1. ## please check my working, trig indentity proof

Can someome please check my working and tell me if it is 'correct'. As my book shows a different method.

using $\displaystyle cos2A = 2cos^{2}A - 1 = 1-2sin^{2}A$

show that; $\displaystyle cos^{2}\frac{x}{2} = \frac{1+cosx}{2}$

my method;

$\displaystyle cosx = cos2\frac{x}{2} = 2cos^{2}\frac{x}{2}-1$

$\displaystyle \frac{1+ 2cos^{2}\frac{x}{2}-1}{2}$ The one's cancel, and I get

$\displaystyle \frac{2cos^{2}\frac{x}{2}}{2}$

and now can I cancel the two's to give me

$\displaystyle cos^{2}\frac{x}{2}$

or do I have to cancel both 'two's at the top?

thanks

2. Originally Posted by Tweety
Can someome please check my working and tell me if it is 'correct'. As my book shows a different method.
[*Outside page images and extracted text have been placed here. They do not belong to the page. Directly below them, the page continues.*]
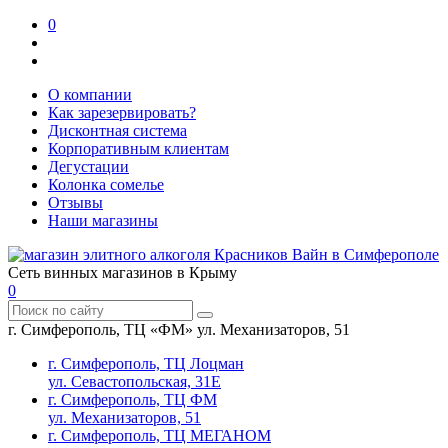
0
О компании
Как зарезервировать?
Дисконтная система
Корпоративным клиентам
Дегустации
Колонка сомелье
Отзывы
Наши магазины
Сеть винных магазинов в Крыму
0
г. Симферополь, ТЦ «ФМ» ул. Механизаторов, 51
г. Симферополь, ТЦ Лоцман
ул. Севастопольская, 31Е
г. Симферополь, ТЦ ФМ
ул. Механизаторов, 51
г. Симферополь, ТЦ МЕГАНОМ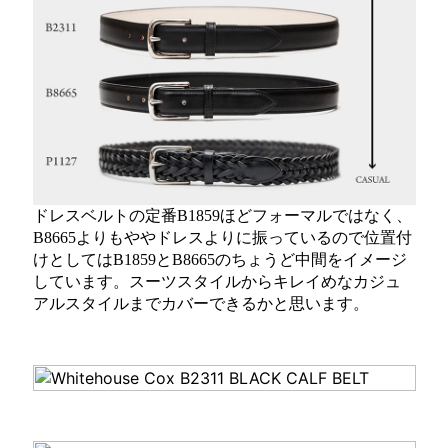
ドレスベルトの定番B1859ほどフォーマルではなく、
B8665よりもややドレスよりに振っているので位置付
けとしてはB1859とB8665のちょうど中間をイメージ
しています。スーツスタイルからキレイめなカジュ
アルスタイルまでカバーできるかと思います。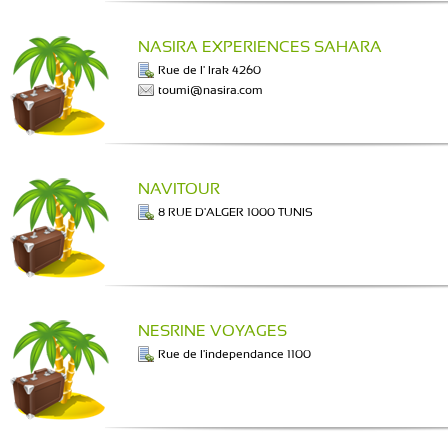
NASIRA EXPERIENCES SAHARA
Rue de l' Irak 4260
toumi@nasira.com
NAVITOUR
8 RUE D'ALGER 1000 TUNIS
NESRINE VOYAGES
Rue de l'independance 1100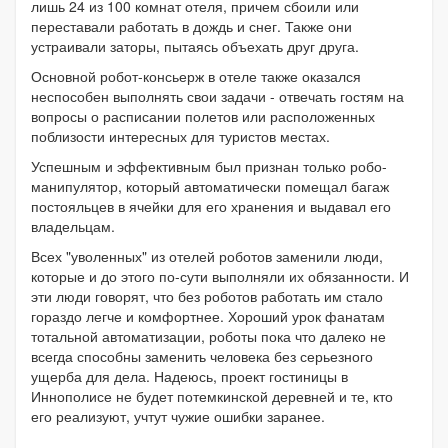
лишь 24 из 100 комнат отеля, причем сбоили или
переставали работать в дождь и снег. Также они
устраивали заторы, пытаясь объехать друг друга.
Основной робот-консьерж в отеле также оказался
неспособен выполнять свои задачи - отвечать гостям на
вопросы о расписании полетов или расположенных
поблизости интересных для туристов местах.
Успешным и эффективным был признан только робо-
манипулятор, который автоматически помещал багаж
постояльцев в ячейки для его хранения и выдавал его
владельцам.
Всех "уволенных" из отелей роботов заменили люди,
которые и до этого по-сути выполняли их обязанности. И
эти люди говорят, что без роботов работать им стало
гораздо легче и комфортнее. Хороший урок фанатам
тотальной автоматизации, роботы пока что далеко не
всегда способны заменить человека без серьезного
ущерба для дела. Надеюсь, проект гостиницы в
Иннополисе не будет потемкинской деревней и те, кто
его реализуют, учтут чужие ошибки заранее.
--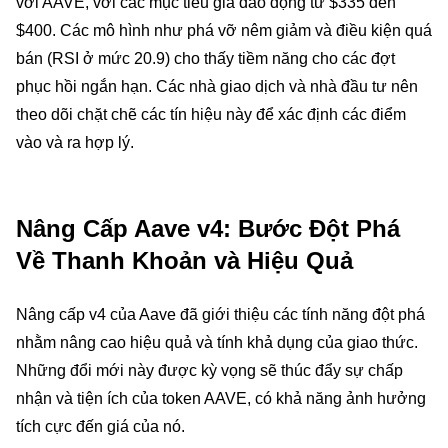
với AAVE, với các mục tiêu giá dao động từ $335 đến
$400. Các mô hình như phá vỡ nêm giảm và điều kiện quá
bán (RSI ở mức 20.9) cho thấy tiềm năng cho các đợt
phục hồi ngắn hạn. Các nhà giao dịch và nhà đầu tư nên
theo dõi chặt chẽ các tín hiệu này để xác định các điểm
vào và ra hợp lý.
Nâng Cấp Aave v4: Bước Đột Phá
Về Thanh Khoản và Hiệu Quả
Nâng cấp v4 của Aave đã giới thiệu các tính năng đột phá
nhằm nâng cao hiệu quả và tính khả dụng của giao thức.
Những đổi mới này được kỳ vọng sẽ thúc đẩy sự chấp
nhận và tiện ích của token AAVE, có khả năng ảnh hưởng
tích cực đến giá của nó.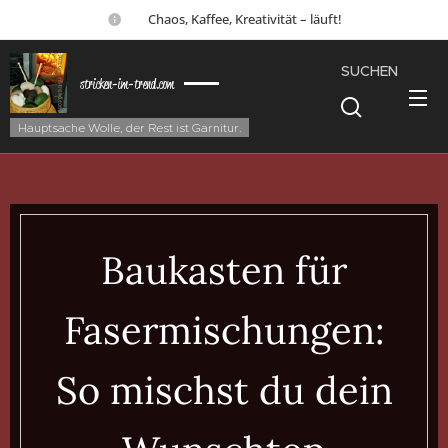
☕ Chaos, Kaffee, Kreativität – läuft!
SUCHEN
stricken-im-trend.com
Hauptsache Wolle, der Rest ist Garnitur.
Baukasten für
Fasermischungen:
So mischst du dein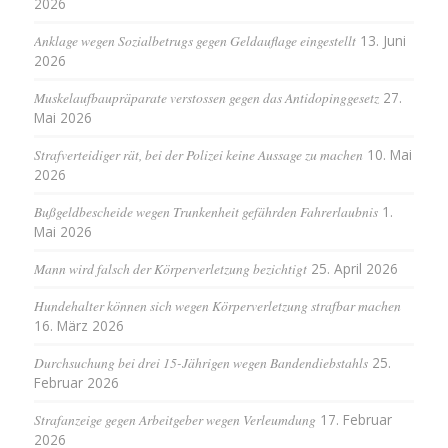
2026
Anklage wegen Sozialbetrugs gegen Geldauflage eingestellt
13. Juni
2026
Muskelaufbaupräparate verstossen gegen das Antidopinggesetz
27.
Mai 2026
Strafverteidiger rät, bei der Polizei keine Aussage zu machen
10. Mai
2026
Bußgeldbescheide wegen Trunkenheit gefährden Fahrerlaubnis
1.
Mai 2026
Mann wird falsch der Körperverletzung bezichtigt
25. April 2026
Hundehalter können sich wegen Körperverletzung strafbar machen
16. März 2026
Durchsuchung bei drei 15-Jährigen wegen Bandendiebstahls
25.
Februar 2026
Strafanzeige gegen Arbeitgeber wegen Verleumdung
17. Februar
2026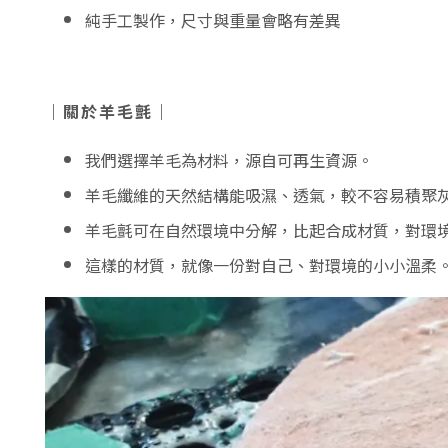
純手工製作，尺寸與重量會略有差異
｜關於羊毛氈｜
我們選擇羊毛為材料，源自可再生資源。
羊毛纖維的天然結構能吸濕、透氣，較不容易積聚
羊毛氈可在自然環境中分解，比起合成材質，對環
這樣的材質，就像一份對自己、對環境的小小溫柔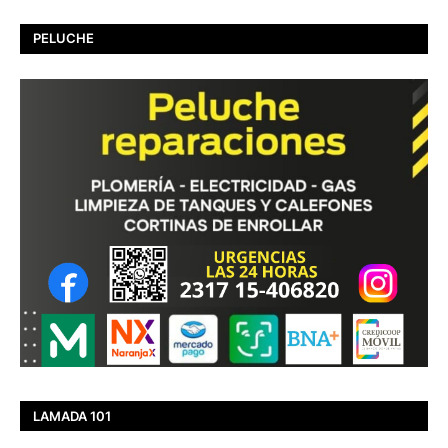
PELUCHE
LAMADA 101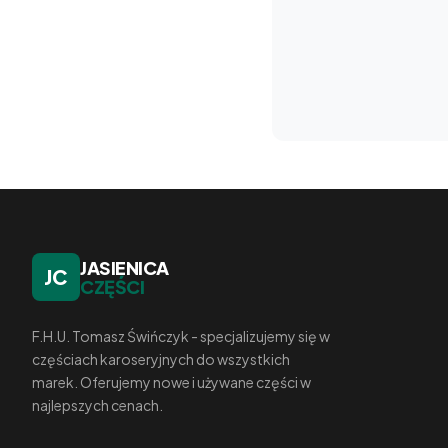
JASIENICA
JC
CZĘŚCI
F.H.U. Tomasz Świńczyk - specjalizujemy się w
częściach karoseryjnych do wszystkich
marek. Oferujemy nowe i używane części w
najlepszych cenach.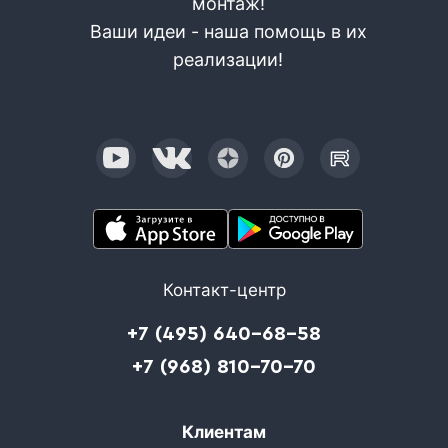
монтаж!
Ваши идеи - наша помощь в их
реализации!
Контакт-центр
+7 (495) 640-68-58
+7 (968) 810-70-70
Клиентам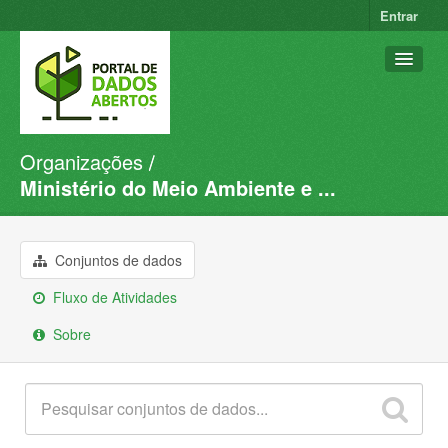
Entrar
Organizações
Conjuntos de dados
Ministério do Meio Ambiente e ...
Organizações
Grupos
Conjuntos de dados
Sobre
Fluxo de Atividades
Sobre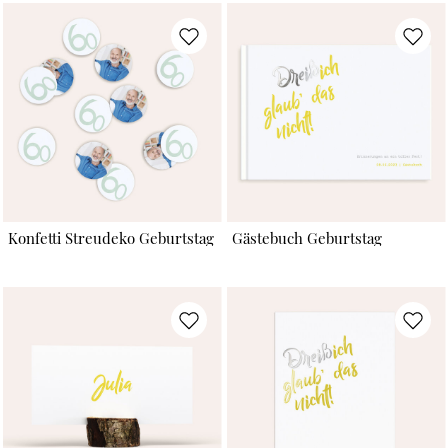
Konfetti Streudeko Geburtstag
Gästebuch Geburtstag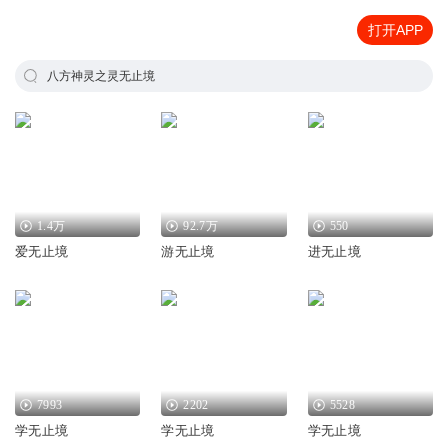
打开APP
八方神灵之灵无止境
1.4万
92.7万
550
爱无止境
游无止境
进无止境
7993
2202
5528
学无止境
学无止境
学无止境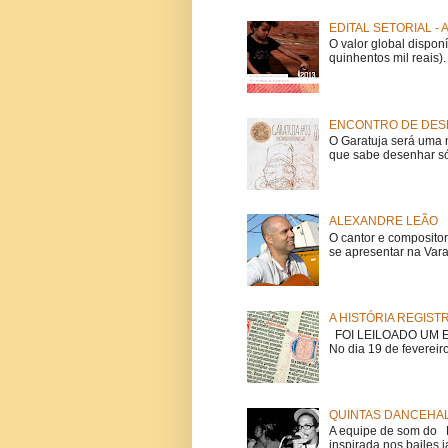
EDITAL SETORIAL -
O valor global dispon
quinhentos mil reais).
ENCONTRO DE DESE
O Garatuja será uma 
que sabe desenhar só
ALEXANDRE LEÃO
O cantor e composito
se apresentar na Vara
A HISTÓRIA REGIST
FOI LEILOADO UM EX
No dia 19 de fevereiro
QUINTAS DANCEHAL
A equipe de som do Mi
inspirada nos bailes j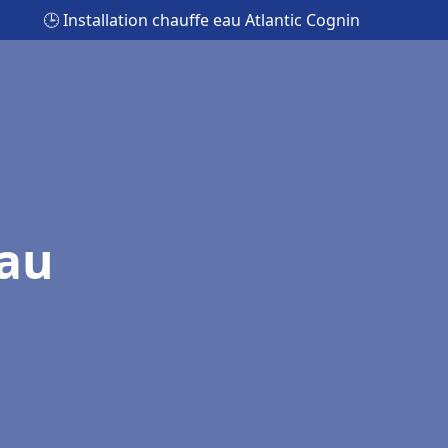
🕒 Installation chauffe eau Atlantic Cognin
eau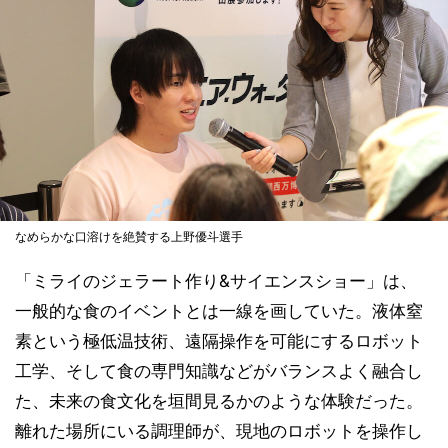
なめらかな口溶けを絶賛する上野優斗選手
「ミライのジェラート作り&サイエンスショー」は、
一般的な食のイベントとは一線を画していた。液体窒
素という極低温技術、遠隔操作を可能にするロボット
工学、そして食の専門知識などがバランスよく融合し
た、未来の食文化を垣間見るかのような体験だった。
離れた場所にいる調理師が、現地のロボットを操作し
using $\displaystyle cos2A = 2cos^{2}A - 1 = 1-2sin^{2}A$

show that; $\displaystyle cos^{2}\frac{x}{2} = \frac{1+cosx}{2}$

my method;

$\displaystyle cosx = cos2\frac{x}{2} = 2cos^{2}\frac{x}{2}-1$

$\displaystyle \frac{1+ 2cos^{2}\frac{x}{2}-1}{2}$ The one's cancel, and I get

$\displaystyle \frac{2cos^{2}\frac{x}{2}}{2}$

and now can I cancel the two's to give me

$\displaystyle cos^{2}\frac{x}{2}$

or do I have to cancel both 'two's at the top?

thanks
You got to $\displaystyle \cos{2\left(\frac{x}{2}\right)} = 2\cos^{2}\frac{x}{2}-1$

$\displaystyle \cos{x} = 2\cos^2{\frac{x}{2}} - 1$

$\displaystyle \cos{x} + 1 = 2\cos^2{\frac{x}{2}}$

$\displaystyle \frac{\cos{x} + 1}{2} = \cos^2{\frac{x}{2}}$.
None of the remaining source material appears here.